> **Your task**
Please tally the lines below that contain the word "JComponent" and reply with the total alone.

> **Material for this task**

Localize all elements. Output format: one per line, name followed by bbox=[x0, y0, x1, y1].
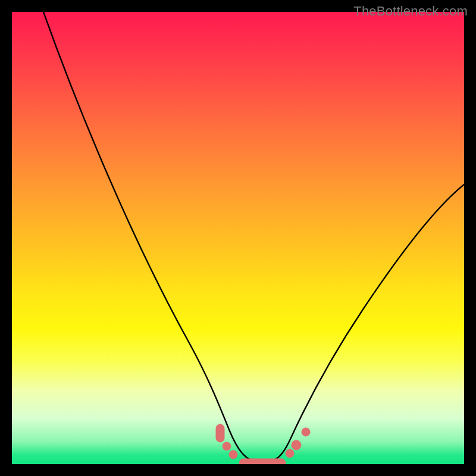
watermark-text: TheBottleneck.com bbox=[353, 4, 468, 19]
marker-dot bbox=[223, 442, 231, 450]
marker-dot bbox=[302, 428, 310, 436]
bottleneck-curve bbox=[43, 12, 464, 463]
chart-frame: TheBottleneck.com bbox=[0, 0, 476, 476]
chart-plot-area bbox=[12, 12, 464, 464]
curve-layer bbox=[12, 12, 464, 464]
marker-capsule bbox=[239, 459, 286, 464]
marker-dot bbox=[216, 424, 224, 442]
marker-dot bbox=[286, 449, 294, 458]
marker-dot bbox=[292, 440, 301, 450]
marker-dot bbox=[229, 450, 237, 459]
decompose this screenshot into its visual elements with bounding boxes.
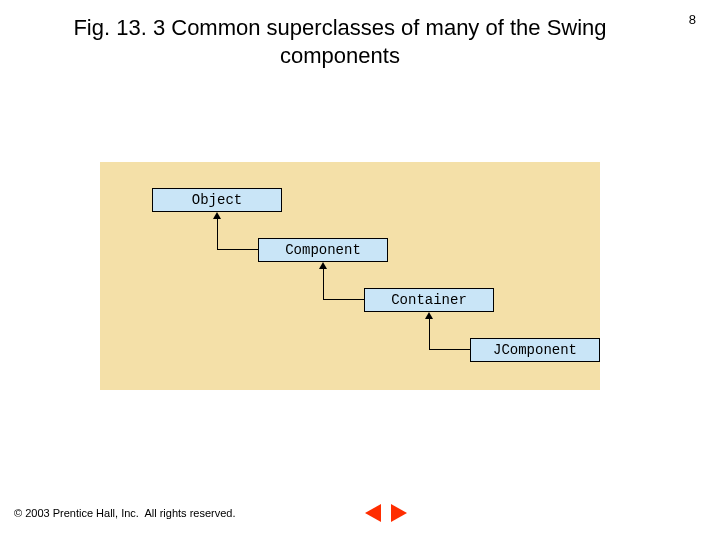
- connector-line: [323, 299, 364, 300]
- page-number: 8: [689, 12, 696, 27]
- slide: 8 Fig. 13. 3 Common superclasses of many…: [0, 0, 720, 540]
- class-box-component: Component: [258, 238, 388, 262]
- class-box-object: Object: [152, 188, 282, 212]
- diagram-canvas: Object Component Container JComponent: [100, 162, 600, 390]
- connector-line: [217, 219, 218, 249]
- connector-line: [323, 269, 324, 299]
- figure-title: Fig. 13. 3 Common superclasses of many o…: [60, 14, 620, 69]
- connector-line: [429, 319, 430, 349]
- copyright-text: © 2003 Prentice Hall, Inc. All rights re…: [14, 507, 235, 519]
- nav-prev-icon[interactable]: [365, 504, 381, 522]
- nav-buttons: [365, 504, 407, 522]
- class-box-container: Container: [364, 288, 494, 312]
- connector-line: [217, 249, 258, 250]
- footer: © 2003 Prentice Hall, Inc. All rights re…: [14, 504, 407, 522]
- class-box-jcomponent: JComponent: [470, 338, 600, 362]
- arrow-head-icon: [425, 312, 433, 319]
- nav-next-icon[interactable]: [391, 504, 407, 522]
- connector-line: [429, 349, 470, 350]
- arrow-head-icon: [213, 212, 221, 219]
- arrow-head-icon: [319, 262, 327, 269]
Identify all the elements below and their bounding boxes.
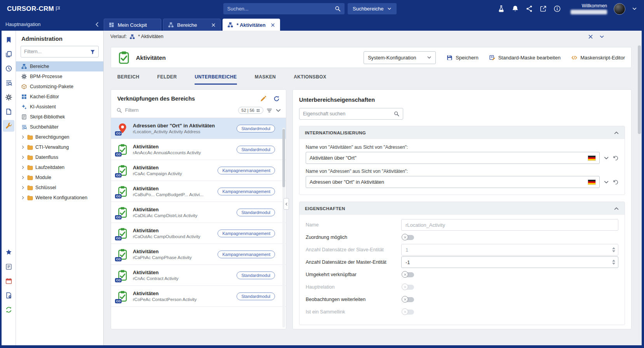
sidebar-folder-cti-verwaltung[interactable]: CTI-Verwaltung — [16, 142, 103, 152]
sidebar-item-suchbehaelter[interactable]: Suchbehälter — [16, 122, 103, 132]
configuration-select[interactable]: System-Konfiguration — [364, 51, 436, 64]
sidebar-folder-schluessel[interactable]: Schlüssel — [16, 183, 103, 193]
share-icon[interactable] — [526, 5, 533, 12]
sidebar-folder-module[interactable]: Module — [16, 172, 103, 183]
settings-gear-icon[interactable] — [3, 91, 14, 103]
save-button[interactable]: Speichern — [447, 55, 479, 61]
sidebar-filter[interactable] — [21, 46, 99, 57]
bookmarks-icon[interactable] — [3, 34, 14, 45]
undo-icon[interactable] — [613, 179, 618, 185]
list-item[interactable]: CO AktivitätenrAnAccAc AnnualAccounts Ac… — [111, 139, 286, 160]
tab-bereich[interactable]: BEREICH — [117, 74, 139, 85]
section-internationalisierung: INTERNATIONALISIERUNG Name von "Aktivitä… — [299, 126, 625, 195]
notes-icon[interactable] — [3, 261, 14, 272]
bell-icon[interactable] — [512, 5, 519, 12]
refresh-icon[interactable] — [273, 96, 280, 102]
mask-script-editor-button[interactable]: Maskenskript-Editor — [571, 55, 625, 61]
list-item[interactable]: CO AktivitätenrCaAc Campaign Activity Ka… — [111, 160, 286, 181]
search-areas-button[interactable]: Suchbereiche — [348, 3, 397, 14]
history-item[interactable]: * Aktivitäten — [138, 34, 163, 39]
main-scrollbar-thumb[interactable] — [638, 45, 641, 134]
sidebar-folder-laufzeitdaten[interactable]: Laufzeitdaten — [16, 162, 103, 172]
calendar-icon[interactable] — [3, 275, 14, 287]
edit-pencil-icon[interactable] — [260, 96, 266, 102]
section-header[interactable]: EIGENSCHAFTEN — [299, 202, 625, 215]
links-filter-input[interactable] — [125, 108, 235, 113]
umgekehrt-verknuepfbar-toggle[interactable] — [402, 272, 414, 277]
favorites-star-icon[interactable] — [3, 246, 14, 258]
undo-icon[interactable] — [613, 155, 618, 161]
list-scrollbar[interactable] — [282, 128, 285, 327]
sidebar-item-customizing-pakete[interactable]: Customizing-Pakete — [16, 82, 103, 92]
language-dropdown-icon[interactable] — [604, 179, 609, 185]
section-eigenschaften: EIGENSCHAFTEN Name Zuordnung möglich — [299, 202, 625, 325]
intl-name-input[interactable] — [310, 179, 588, 185]
collapse-sidebar-icon[interactable] — [94, 22, 100, 27]
search-icon[interactable] — [335, 6, 341, 12]
slave-count-input — [401, 244, 618, 256]
copies-icon[interactable] — [3, 48, 14, 60]
list-item[interactable]: CO AktivitätenrCnAc Contract Activity St… — [111, 265, 286, 286]
main-scrollbar[interactable] — [638, 45, 641, 341]
tab-masken[interactable]: MASKEN — [255, 74, 276, 85]
collapse-section-icon[interactable] — [614, 130, 619, 136]
expand-list-icon[interactable] — [275, 108, 281, 113]
list-item[interactable]: CO AktivitätenrCoPeAc ContactPerson Acti… — [111, 286, 286, 307]
sidebar-item-skript-bibliothek[interactable]: Skript-Bibliothek — [16, 112, 103, 122]
sidebar-item-bereiche[interactable]: Bereiche — [16, 61, 103, 71]
list-scrollbar-thumb[interactable] — [282, 129, 285, 187]
chevron-left-icon — [285, 202, 288, 206]
list-item[interactable]: CO AktivitätenrCaBuPo... CampBudgetP... … — [111, 181, 286, 202]
property-search[interactable] — [299, 108, 403, 120]
number-spinner[interactable] — [612, 260, 615, 265]
external-link-icon[interactable] — [540, 5, 547, 12]
sort-icon[interactable] — [266, 108, 272, 113]
list-item[interactable]: CO AktivitätenrCaPhAc CampPhase Activity… — [111, 244, 286, 265]
collapse-section-icon[interactable] — [614, 206, 619, 211]
close-tab-icon[interactable] — [271, 23, 275, 27]
admin-wrench-icon[interactable] — [3, 120, 14, 132]
tab-unterbereiche[interactable]: UNTERBEREICHE — [195, 74, 237, 85]
sidebar-folder-datenfluss[interactable]: Datenfluss — [16, 152, 103, 162]
properties-title: Unterbereichseigenschaften — [299, 97, 625, 103]
document-settings-icon[interactable] — [3, 289, 14, 301]
section-header[interactable]: INTERNATIONALISIERUNG — [299, 126, 625, 139]
tab-bereiche[interactable]: Bereiche — [163, 19, 221, 31]
search-list-icon[interactable] — [3, 77, 14, 89]
flask-icon[interactable] — [498, 5, 505, 12]
zuordnung-moeglich-toggle[interactable] — [402, 235, 414, 240]
sidebar-filter-input[interactable] — [24, 49, 90, 54]
sidebar-item-ki-assistent[interactable]: KI-Assistent — [16, 102, 103, 112]
info-icon[interactable] — [553, 5, 561, 12]
tab-mein-cockpit[interactable]: Mein Cockpit — [104, 19, 161, 31]
avatar[interactable] — [614, 3, 625, 15]
master-count-input[interactable] — [401, 256, 618, 268]
close-tab-icon[interactable] — [211, 23, 216, 27]
collapse-panel-handle[interactable] — [284, 198, 289, 210]
close-history-icon[interactable] — [588, 34, 593, 39]
global-search[interactable] — [223, 3, 345, 14]
sidebar-folder-berechtigungen[interactable]: Berechtigungen — [16, 132, 103, 142]
global-search-input[interactable] — [227, 6, 335, 12]
sidebar-folder-weitere-konfigurationen[interactable]: Weitere Konfigurationen — [16, 193, 103, 203]
language-dropdown-icon[interactable] — [604, 155, 609, 161]
list-item[interactable]: CO Adressen über "Ort" in AktivitätenrLo… — [111, 118, 286, 139]
list-item[interactable]: CO AktivitätenrCaDiLiAc CampDistrList Ac… — [111, 202, 286, 223]
history-dropdown-icon[interactable] — [599, 34, 604, 39]
tab-felder[interactable]: FELDER — [157, 74, 177, 85]
sitemap-icon — [228, 22, 233, 28]
beobachtungen-weiterleiten-toggle[interactable] — [402, 297, 414, 302]
user-menu-chevron-icon[interactable] — [632, 6, 637, 11]
sync-icon[interactable] — [3, 304, 14, 315]
filter-funnel-icon[interactable] — [90, 49, 95, 54]
intl-name-input[interactable] — [310, 155, 588, 161]
tab-aktionsbox[interactable]: AKTIONSBOX — [294, 74, 326, 85]
sidebar-item-bpm-prozesse[interactable]: BPM-Prozesse — [16, 71, 103, 82]
list-item[interactable]: CO AktivitätenrCaOutAc CampOutbound Acti… — [111, 223, 286, 244]
property-search-input[interactable] — [303, 111, 394, 117]
history-icon[interactable] — [3, 63, 14, 74]
tab-aktivitaeten[interactable]: * Aktivitäten — [223, 19, 280, 31]
edit-default-mask-button[interactable]: Standard-Maske bearbeiten — [489, 55, 560, 61]
document-icon[interactable] — [3, 106, 14, 117]
sidebar-item-kachel-editor[interactable]: Kachel-Editor — [16, 92, 103, 102]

> **Solution below**
2